Plato's Cave of AI Agent Evals
[The following is a platonic ideal– a thought experiment. It was borne of many recent conversations and experiences around building AI agents for enterprise customers.]
Imagine two parties: the company that needs an agent and the company that builds it. In this ideal world, they never have a meeting. They never speak. Their entire interaction is mediated through a single, shared Git repository.
This repository contains one thing: a comprehensive set of evaluation data—a benchmark.
The client company defines the task by creating this benchmark. It’s filled with input examples and the corresponding ideal outputs. The agent-building company’s only job is to build an agent that achieves a pre-agreed-upon score on this benchmark.
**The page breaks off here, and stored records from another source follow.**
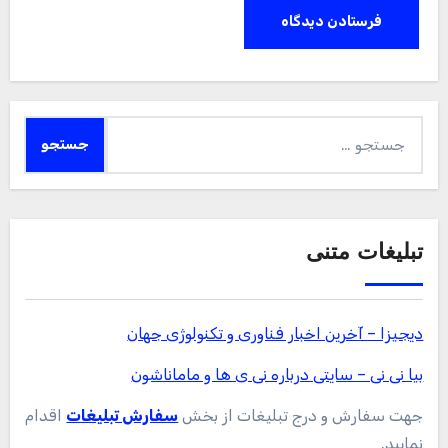
جستجو
برای:
تبلیغات متنی
دیجیزا – آخرین اخبار فناوری و تکنولوژی جهان
بیا نی نی – سایتی درباره نی ی ها و ماماناشون
جهت سفارش و درج تبلیغات از بخش
سفارش تبلیغات
اقدام
نمایید.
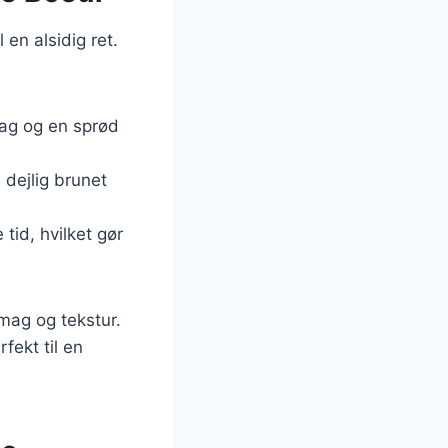
 en alsidig ret.
mag og en sprød
 dejlig brunet
tid, hvilket gør
mag og tekstur.
fekt til en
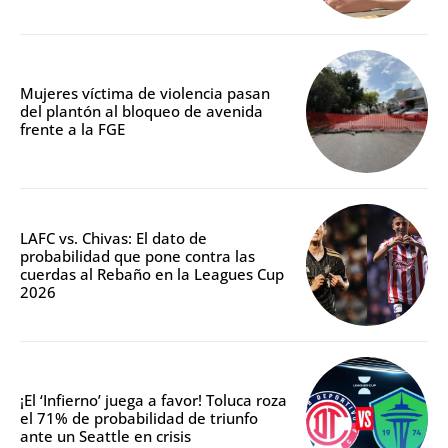
Mujeres víctima de violencia pasan
del plantón al bloqueo de avenida
frente a la FGE
LAFC vs. Chivas: El dato de
probabilidad que pone contra las
cuerdas al Rebaño en la Leagues Cup
2026
¡El ‘Infierno’ juega a favor! Toluca roza
el 71% de probabilidad de triunfo
ante un Seattle en crisis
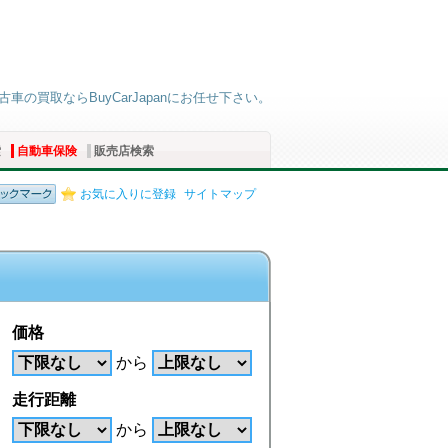
古車の買取ならBuyCarJapanにお任せ下さい。
索
自動車保険
販売店検索
お気に入りに登録
サイトマップ
価格
から
走行距離
から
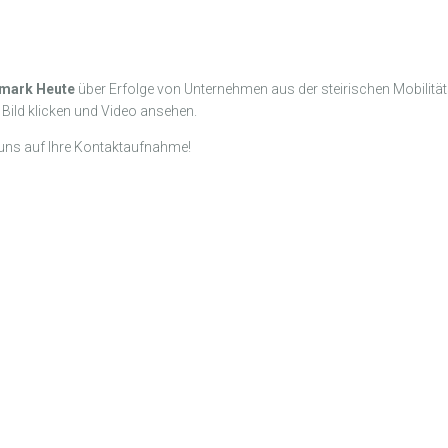
rmark Heute
über Erfolge von Unternehmen aus der steirischen Mobilitäts
 Bild klicken und Video ansehen.
 uns auf Ihre Kontaktaufnahme!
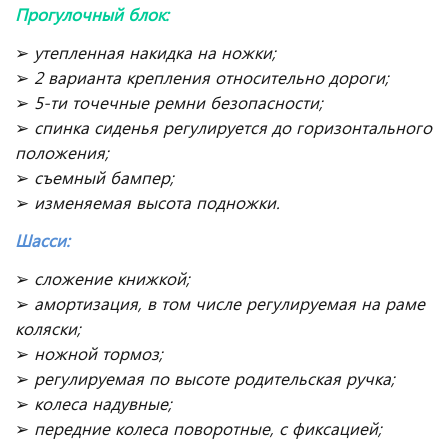
Прогулочный блок:
➢
утепленная накидка на ножки;
➢
2 варианта крепления относительно дороги;
➢
5-ти точечные ремни безопасности;
➢
спинка сиденья регулируется до горизонтального
положения;
➢
съемный бампер;
➢
изменяемая высота подножки.
Шасси:
➢
сложение книжкой;
➢
амортизация, в том числе регулируемая на раме
коляски;
➢
ножной тормоз;
➢
регулируемая по высоте родительская ручка;
➢
колеса надувные;
➢
передние колеса поворотные, с фиксацией;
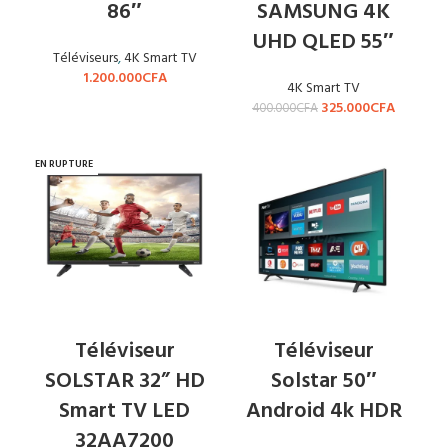
86″
SAMSUNG 4K
UHD QLED 55″
Téléviseurs
,
4K Smart TV
1.200.000
CFA
4K Smart TV
325.000
CFA
400.000
CFA
EN RUPTURE
Téléviseur
Téléviseur
SOLSTAR 32” HD
Solstar 50″
Smart TV LED
Android 4k HDR
32AA7200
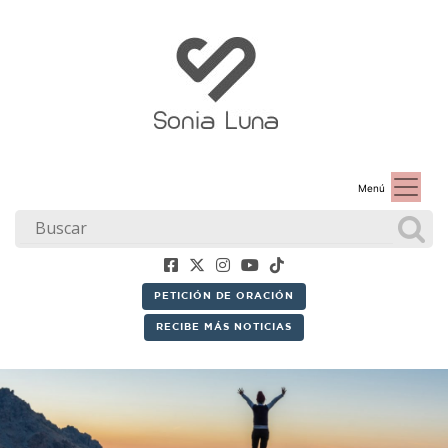
Menú
PETICIÓN DE ORACIÓN
RECIBE MÁS NOTICIAS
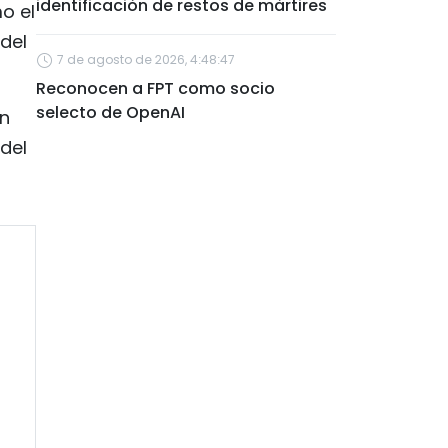
identificación de restos de mártires
o el
 del
7 de agosto de 2026, 4:48:47
Reconocen a FPT como socio
selecto de OpenAI
en
del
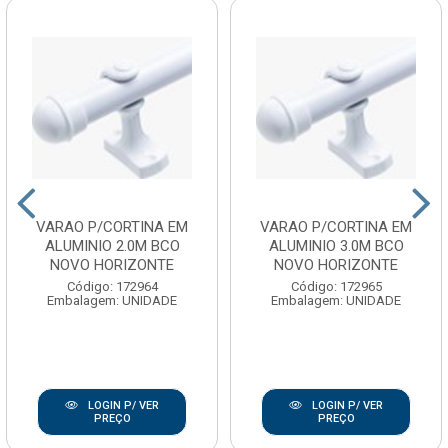
VARAO P/CORTINA EM
VARAO P/CORTINA EM
ALUMINIO 2.0M BCO
ALUMINIO 3.0M BCO
NOVO HORIZONTE
NOVO HORIZONTE
Código: 172964
Código: 172965
Embalagem: UNIDADE
Embalagem: UNIDADE
LOGIN P/ VER
LOGIN P/ VER
PREÇO
PREÇO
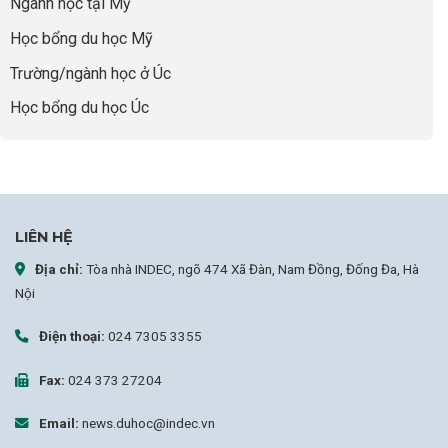
Ngành học tại Mỹ
chọn
sai
Học bổng du học Mỹ
sự
nghiệp
Trường/ngành học ở Úc
Học bổng du học Úc
LIÊN HỆ
Địa chỉ:
Tòa nhà INDEC, ngõ 474 Xã Đàn, Nam Đồng, Đống Đa, Hà
Nội
Điện thoại:
024 7305 3355
Fax:
024 373 27204
Email:
news.duhoc@indec.vn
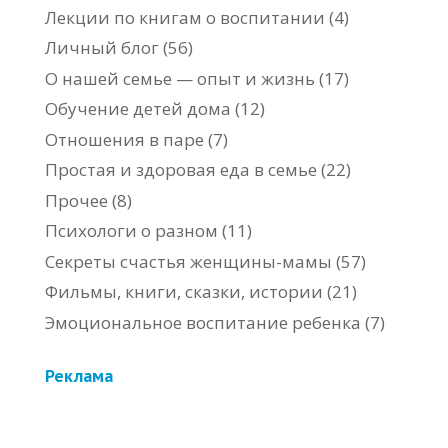
Лекции по книгам о воспитании
(4)
Личный блог
(56)
О нашей семье — опыт и жизнь
(17)
Обучение детей дома
(12)
Отношения в паре
(7)
Простая и здоровая еда в семье
(22)
Прочее
(8)
Психологи о разном
(11)
Секреты счастья женщины-мамы
(57)
Фильмы, книги, сказки, истории
(21)
Эмоциональное воспитание ребенка
(7)
Реклама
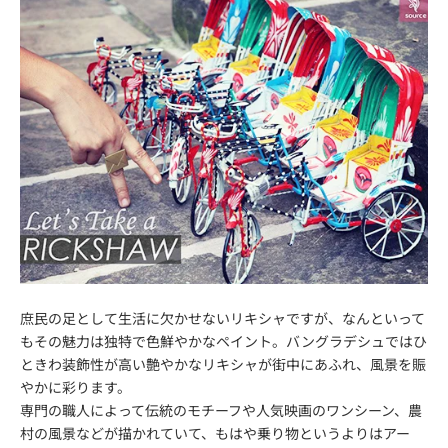
庶民の足として生活に欠かせないリキシャですが、なんといって
もその魅力は独特で色鮮やかなペイント。バングラデシュではひ
ときわ装飾性が高い艶やかなリキシャが街中にあふれ、風景を賑
やかに彩ります。
専門の職人によって伝統のモチーフや人気映画のワンシーン、農
村の風景などが描かれていて、もはや乗り物というよりはアー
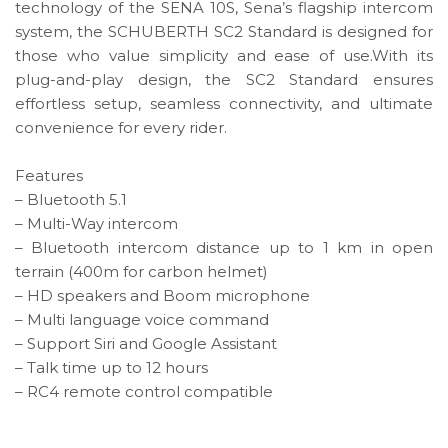
technology of the SENA 10S, Sena’s flagship intercom
system, the SCHUBERTH SC2 Standard is designed for
those who value simplicity and ease of use.With its
plug-and-play design, the SC2 Standard ensures
effortless setup, seamless connectivity, and ultimate
convenience for every rider.
Features
– Bluetooth 5.1
– Multi-Way intercom
– Bluetooth intercom distance up to 1 km in open
terrain (400m for carbon helmet)
– HD speakers and Boom microphone
– Multi language voice command
– Support Siri and Google Assistant
– Talk time up to 12 hours
– RC4 remote control compatible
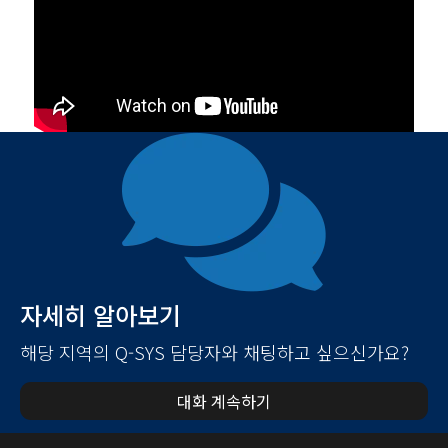
자세히 알아보기
해당 지역의 Q-SYS 담당자와 채팅하고 싶으신가요?
대화 계속하기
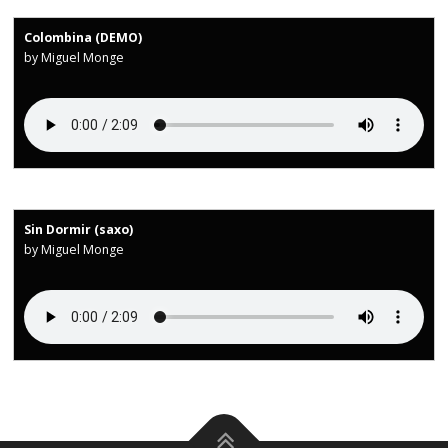
Colombina (DEMO)
by Miguel Monge
Sin Dormir (saxo)
by Miguel Monge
If the client wants to change the agent’s behavior? They don’t send an email or schedule a call. They add new data points to the benchmark that illustrate the desired change. Or they modify existing ones. The agent’s behavior is shaped only by the data in the eval set.
The builder’s job is simple: make the agent pass the test. The client’s job is also simple: create a test that accurately reflects their needs.
If this sounds familiar, it should. It’s essentially Test-Driven Development (TDD) for AI. In software engineering, TDD dictates that before you write a single line of feature code, you first write a test that defines what success looks like. The test fails, naturally. Then, you write just enough code to make it pass. Plato’s Cave of Evals applies the same philosophy. The benchmark is the failing test. The agent is the code you write to make the test pass.
Of course, this is a hypothetical ideal. In the real world, the nuance of a business problem can’t always be perfectly captured in a static dataset. But Plato’s Cave of Evals captures the spirit of what we should be aiming for. It forces clarity. It makes the abstract concrete. It shifts the entire development process from subjective feedback loops based on vibes to objective, data-driven iteration.